Mini umbrellas fraudulently exploit the employment allowance by ensuring the company’s employer NICS liabilities are covered by the £5k relief. The move is likely to include a requirement for a UK resident director to be in place for a company to be eligible to claim the employment allowance, removing a large number of individuals based overseas who currently act as directors of these umbrella companies.

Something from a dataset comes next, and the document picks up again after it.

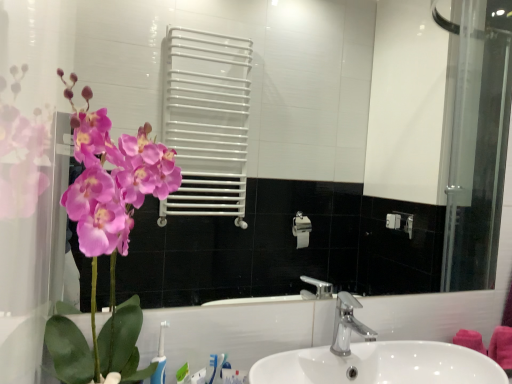 Question: Is silver metallic faucet at center further to the viewer compared to matte pink orchid at left?

Choices:
 (A) no
 (B) yes

Answer: (B)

No action is required by employment businesses other than to be aware of mini umbrellas and their non-compliant practices though this points, of course, to the need to audit carefully any umbrellas in your supply chain, including any that are not appointed directly by your business.
Our response
As one of the UK’s longest-established umbrella companies, a member of the FCSA since 2012 and with compliance at the centre of everything we do, we are keen to see more done to tackle non-compliant umbrella companies that tarnish our industry. We can support our employment business partners through these changes with:
- Assurance on the compliance of all our solutions, particularly our umbrella services
- Supply chain audits, giving reassurance beyond to employment businesses and their clients that the complete supply chain is transparent and operating compliantly.
- The most comprehensive suite of contingent labour payment solutions. These include alternative solutions to umbrella ie PEO and payroll bureau, giving our partners the greatest choice of options, especially if end hirers begin to mitigate their risk by mandating particular solutions.